EXERCISE DETAILS. Lines from the one containing "Solutions (107, 114)" through the last line of the records below need to be repeated exactly; nothing else, and no pictures.

DATA TO PROCESS.
== == ==
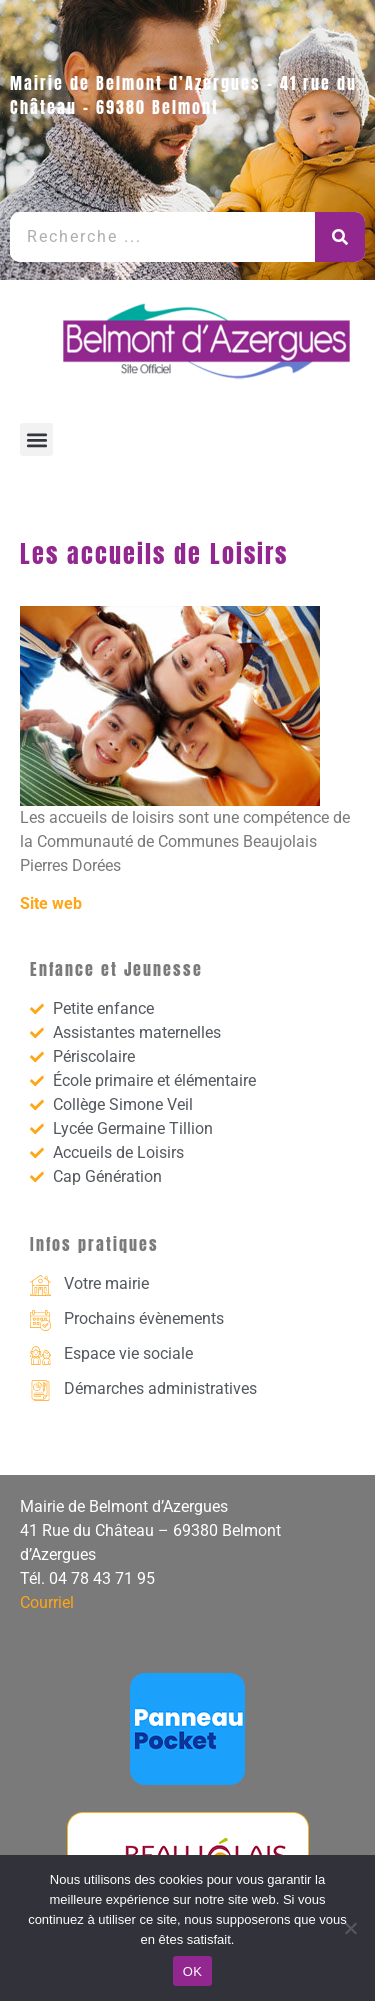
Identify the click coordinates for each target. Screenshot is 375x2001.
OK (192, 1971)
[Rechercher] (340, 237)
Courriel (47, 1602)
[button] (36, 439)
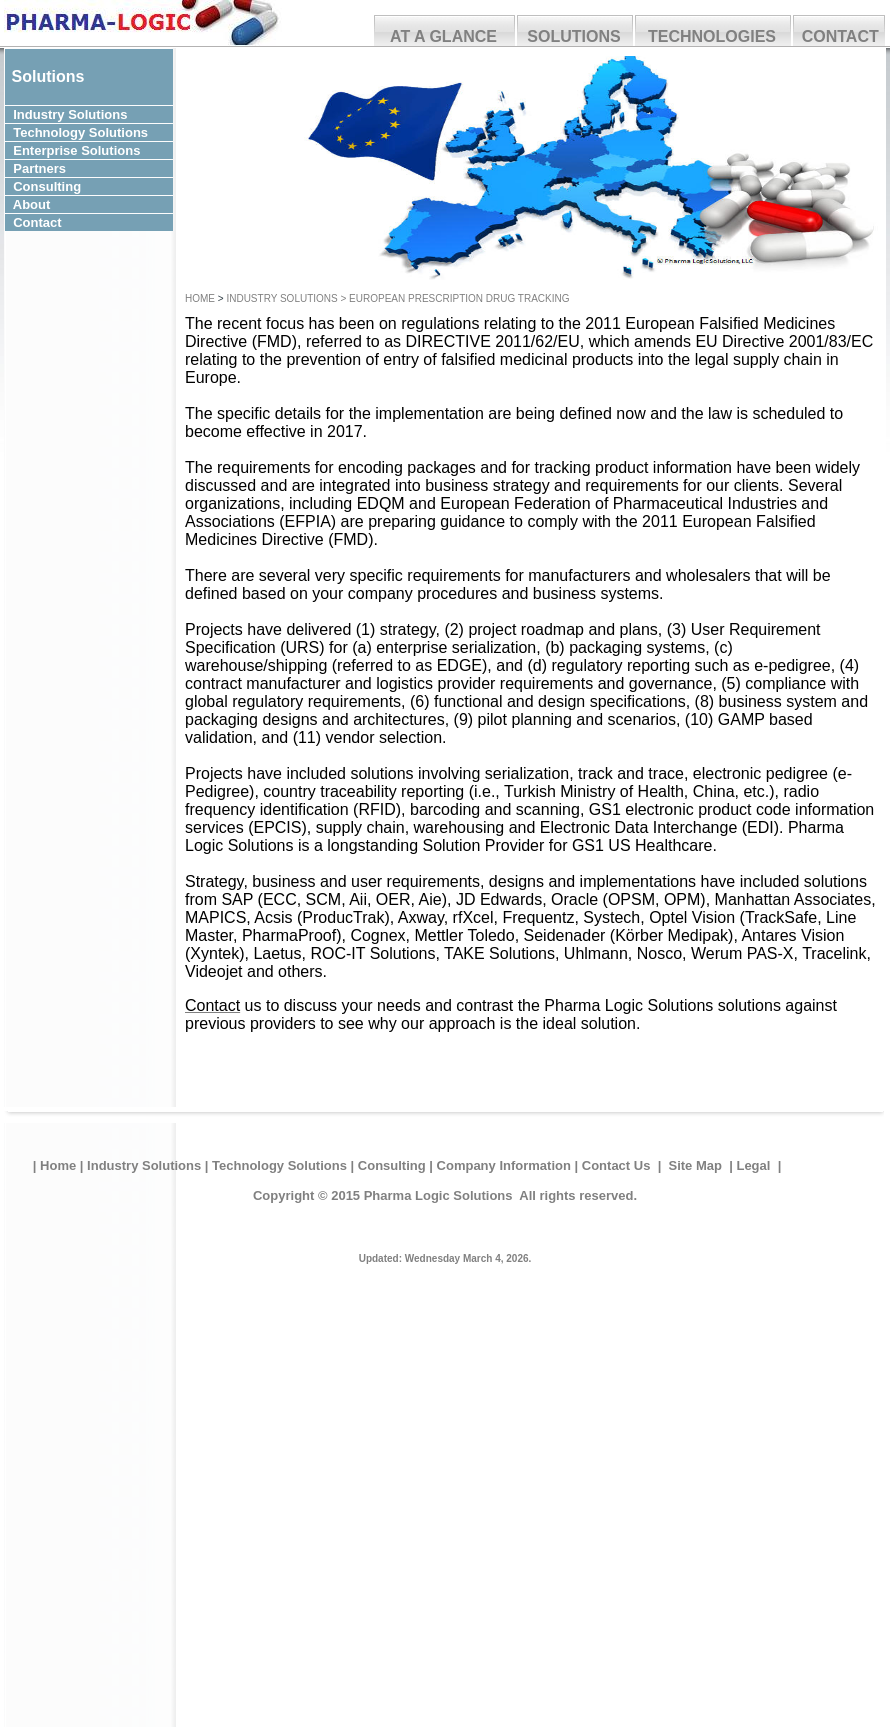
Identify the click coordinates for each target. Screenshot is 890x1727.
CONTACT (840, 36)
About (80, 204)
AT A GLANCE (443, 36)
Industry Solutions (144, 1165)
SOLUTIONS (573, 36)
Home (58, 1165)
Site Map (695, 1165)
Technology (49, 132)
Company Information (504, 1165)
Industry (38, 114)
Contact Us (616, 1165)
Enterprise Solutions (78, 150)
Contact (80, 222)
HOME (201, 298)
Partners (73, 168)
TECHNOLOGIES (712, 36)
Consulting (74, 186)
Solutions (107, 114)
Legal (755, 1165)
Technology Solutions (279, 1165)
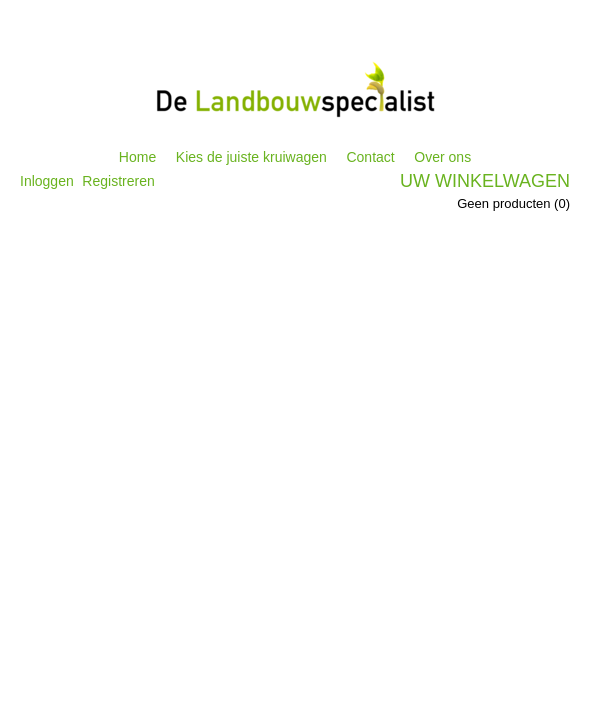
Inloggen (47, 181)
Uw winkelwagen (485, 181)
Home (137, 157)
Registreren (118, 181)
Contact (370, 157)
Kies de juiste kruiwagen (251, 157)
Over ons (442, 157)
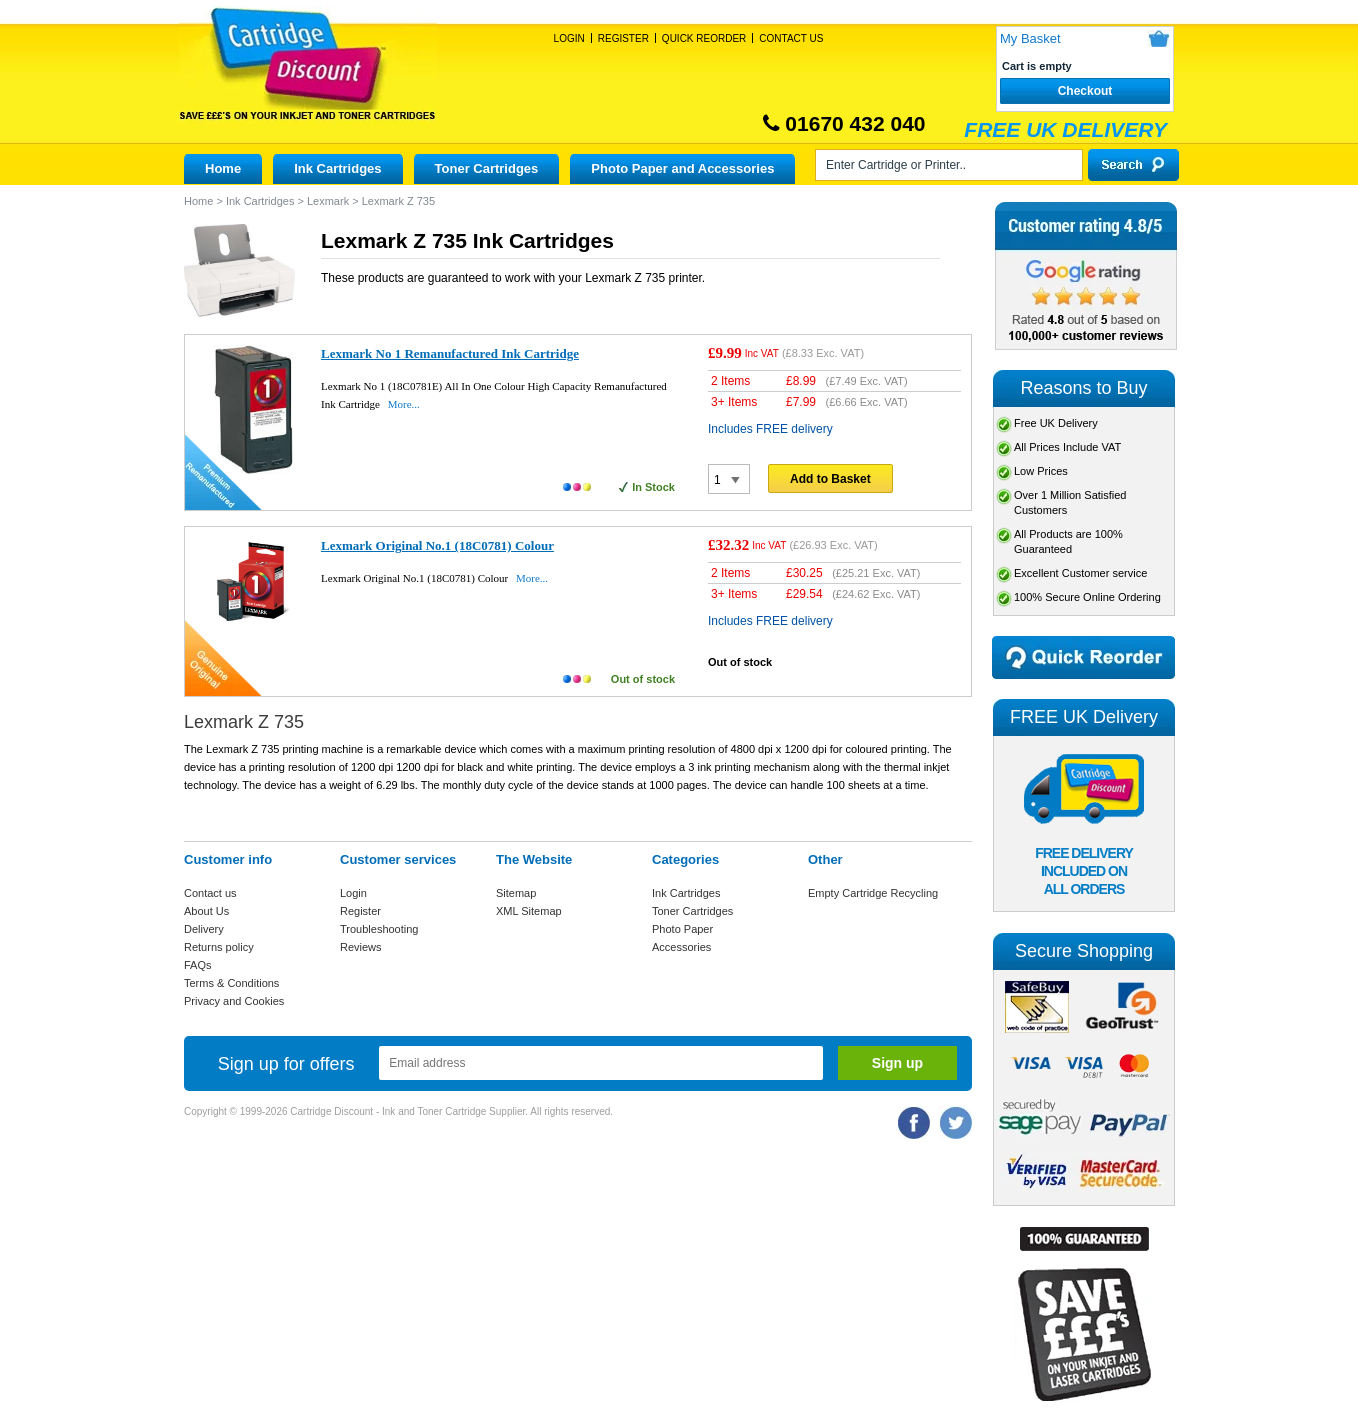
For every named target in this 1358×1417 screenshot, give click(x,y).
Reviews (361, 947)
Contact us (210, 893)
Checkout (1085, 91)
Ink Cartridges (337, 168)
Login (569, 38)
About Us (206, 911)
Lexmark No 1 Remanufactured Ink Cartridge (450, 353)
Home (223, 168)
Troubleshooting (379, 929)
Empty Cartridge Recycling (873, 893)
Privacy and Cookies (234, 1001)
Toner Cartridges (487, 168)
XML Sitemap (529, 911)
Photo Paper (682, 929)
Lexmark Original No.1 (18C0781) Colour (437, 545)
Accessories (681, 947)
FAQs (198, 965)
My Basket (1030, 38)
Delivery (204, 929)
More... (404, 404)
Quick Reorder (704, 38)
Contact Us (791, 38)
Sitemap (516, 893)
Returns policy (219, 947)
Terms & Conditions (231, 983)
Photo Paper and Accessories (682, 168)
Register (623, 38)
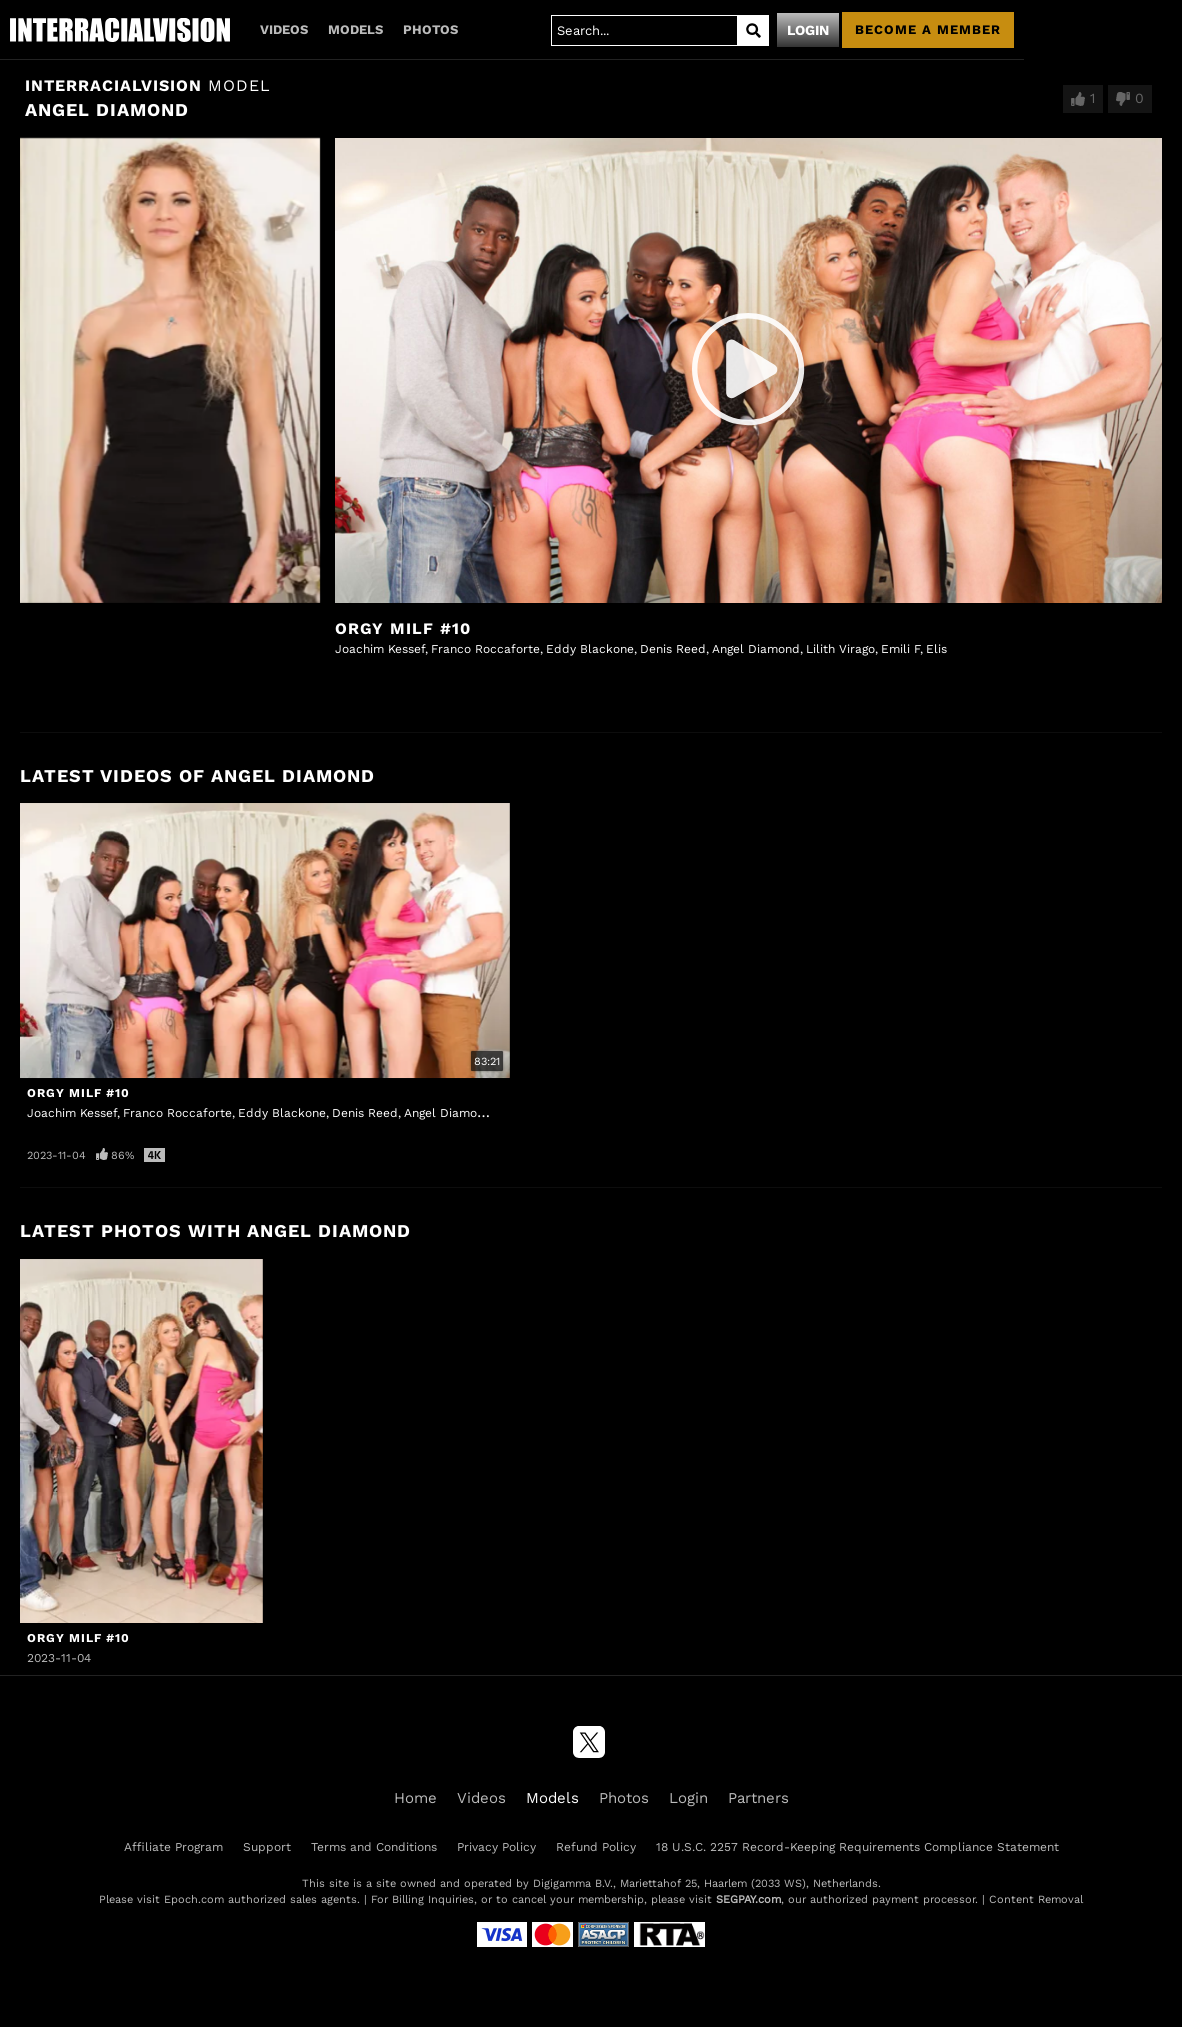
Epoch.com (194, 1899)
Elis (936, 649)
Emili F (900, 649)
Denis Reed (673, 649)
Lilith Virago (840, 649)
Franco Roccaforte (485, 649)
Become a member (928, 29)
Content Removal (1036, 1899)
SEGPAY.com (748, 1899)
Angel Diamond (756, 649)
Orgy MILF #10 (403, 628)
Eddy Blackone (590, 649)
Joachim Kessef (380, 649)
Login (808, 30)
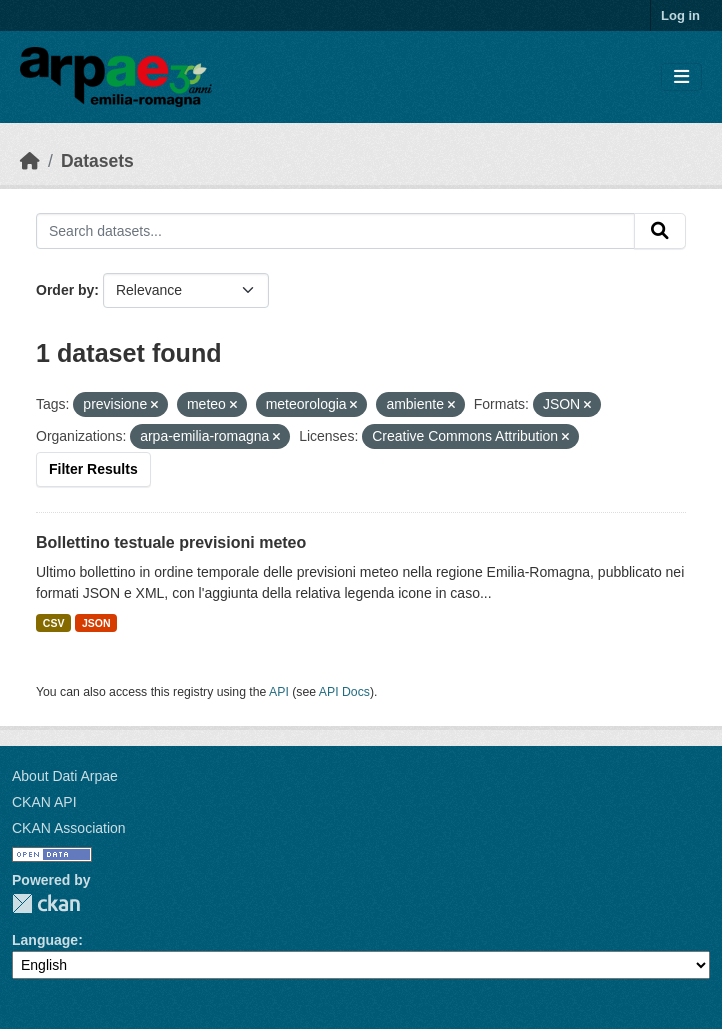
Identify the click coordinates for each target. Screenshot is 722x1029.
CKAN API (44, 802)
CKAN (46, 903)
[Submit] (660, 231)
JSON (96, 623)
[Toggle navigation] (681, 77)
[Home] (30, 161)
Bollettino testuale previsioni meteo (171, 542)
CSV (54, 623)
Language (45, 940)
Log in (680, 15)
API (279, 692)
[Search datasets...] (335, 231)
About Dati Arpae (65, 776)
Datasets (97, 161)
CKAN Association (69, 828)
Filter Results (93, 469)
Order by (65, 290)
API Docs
== == ==
WRITTEN ANSWER.
Solutions (107, 114)
Legal (755, 1165)
Technology Solutions (279, 1165)
Inloggen (47, 181)
Uw winkelwagen (485, 181)
Home (137, 157)
Registreren (118, 181)
Contact (370, 157)
Kies de juiste kruiwagen (251, 157)
Over ons (442, 157)
For every named target in this 1358×1417 screenshot, give click(x,y).
Reviews (361, 947)
Contact us (210, 893)
Checkout (1085, 91)
Ink Cartridges (337, 168)
Login (569, 38)
About Us (206, 911)
Lexmark No 1 Remanufactured Ink Cartridge (450, 353)
Home (223, 168)
Troubleshooting (379, 929)
Empty Cartridge Recycling (873, 893)
Privacy and Cookies (234, 1001)
Toner Cartridges (487, 168)
XML Sitemap (529, 911)
Photo Paper (682, 929)
Lexmark Original No.1 (18C0781) Colour (437, 545)
Accessories (681, 947)
FAQs (198, 965)
My Basket (1030, 38)
Delivery (204, 929)
More... (404, 404)
Quick Reorder (704, 38)
Contact Us (791, 38)
Sitemap (516, 893)
Returns policy (219, 947)
Terms & Conditions (231, 983)
Photo Paper and Accessories (682, 168)
Register (623, 38)
Epoch.com (194, 1899)
Elis (936, 649)
Emili F (900, 649)
Denis Reed (673, 649)
Lilith Virago (840, 649)
Franco Roccaforte (485, 649)
Become a member (928, 29)
Content Removal (1036, 1899)
SEGPAY.com (748, 1899)
Angel Diamond (756, 649)
Orgy MILF #10 (403, 628)
Eddy Blackone (590, 649)
Joachim Kessef (380, 649)
Login (808, 30)
Identify the click coordinates for each target. Screenshot is 722x1029.
CKAN API (44, 802)
CKAN (46, 903)
[Submit] (660, 231)
JSON (96, 623)
[Toggle navigation] (681, 77)
[Home] (30, 161)
Bollettino testuale previsioni meteo (171, 542)
CSV (54, 623)
Language (45, 940)
Log in (680, 15)
API (279, 692)
[Search datasets...] (335, 231)
About Dati Arpae (65, 776)
Datasets (97, 161)
CKAN Association (69, 828)
Filter Results (93, 469)
Order by (65, 290)
API Docs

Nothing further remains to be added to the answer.